Taking power was not a triumph but a burden that left him sleepless for days.
- Divided Military: The armed forces were heavily fractured following the alleged coup trials of Lt-Gen Oladipo Diya.
- Economic Ruin: Refineries were completely broken, fuel scarcity was chronic, and the Niger Delta was boiling over resource control.
- Political Gridlock: The newly elected National Assembly members from Abacha’s aborted transition fiercely opposed validating the annulled June 12 election.
Defending History: The Truth About MKO Abiola’s Death
Addressing one of the most polarizing mysteries in Nigerian political history, Abdulsalami used his memoir to firmly deny allegations that Chief MKO Abiola was poisoned while in custody.
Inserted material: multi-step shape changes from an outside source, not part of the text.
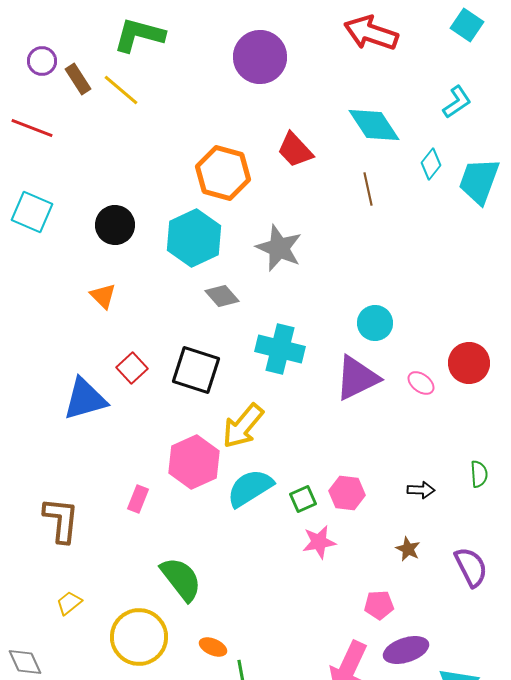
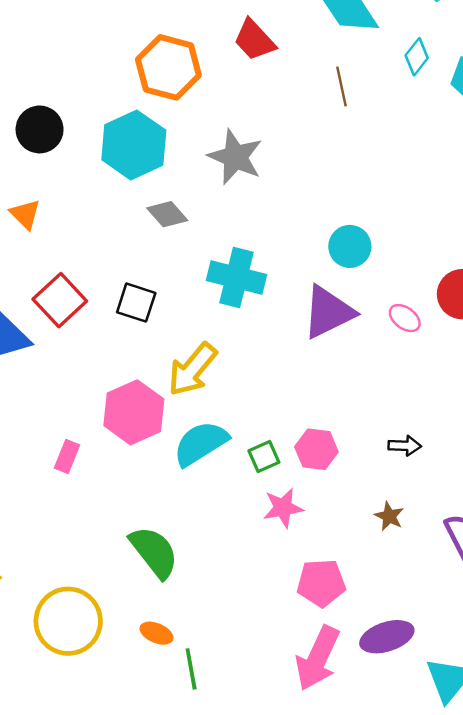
red square: (132, 368) -> (60, 300), size x1.4
black square: (196, 370) -> (136, 303), size x0.7
green semicircle: (181, 579) -> (154, 552), moved
pink pentagon: (379, 605) -> (321, 583), moved, size x1.4

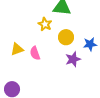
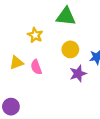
yellow star: (45, 24) -> (35, 35), moved

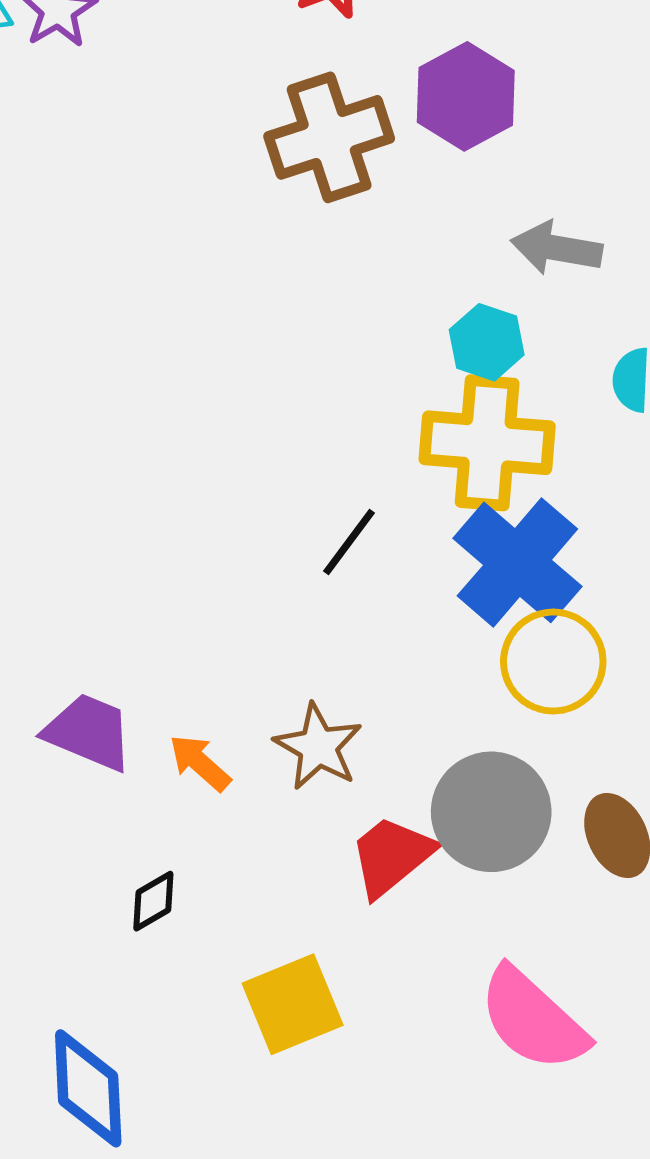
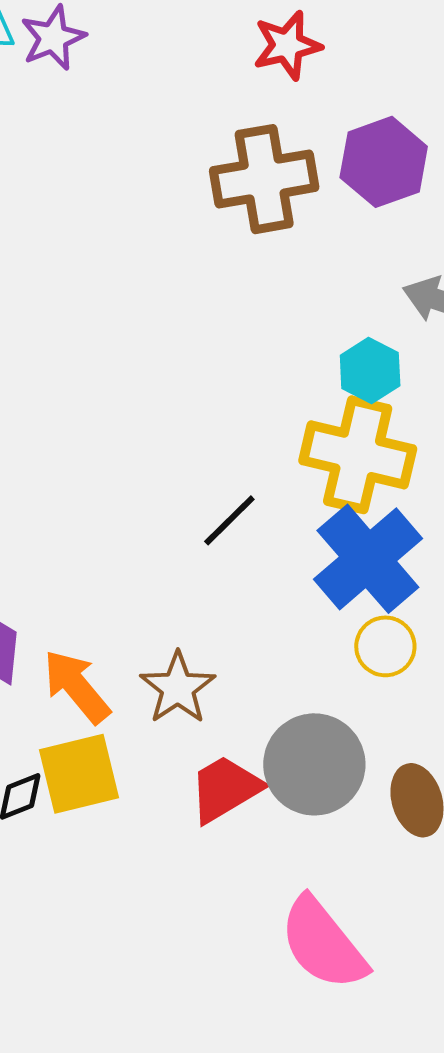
yellow circle: (553, 662) -> (385, 646), size x0.7
orange arrow: (200, 763) -> (77, 686), size x1.4
yellow square: (293, 1004) -> (79, 774), moved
He reiterated that Abiola collapsed during a high-level meeting with a visiting US delegation, which included international diplomats Tom Pickering and Susan Rice. According to eyewitness testimonies in the book, Abiola began coughing severely and suffered respiratory distress before passing away.
To clear the air, the Abdulsalami administration flew in an independent team of international medical experts. “The family requested an autopsy, and we assembled American, British, Nigerian, and Canadian pathologists to conduct it. The autopsy report attributed his death to natural causes,” he maintained, pointing to severe long-term hypertension and heart-related complications.
He similarly dismissed persistent rumors that he cleared out $500 million in cash from the central bank after Abacha’s death, calling the allegations completely fictitious.
Abdulsalami, who famously kept his word and steered Nigeria through a rapid 11-month transition to democracy by handing over power to President Olusegun Obasanjo on May 29, 1999, noted that his decisions were driven entirely by a desire to pull Nigeria back from the edge of total collapse.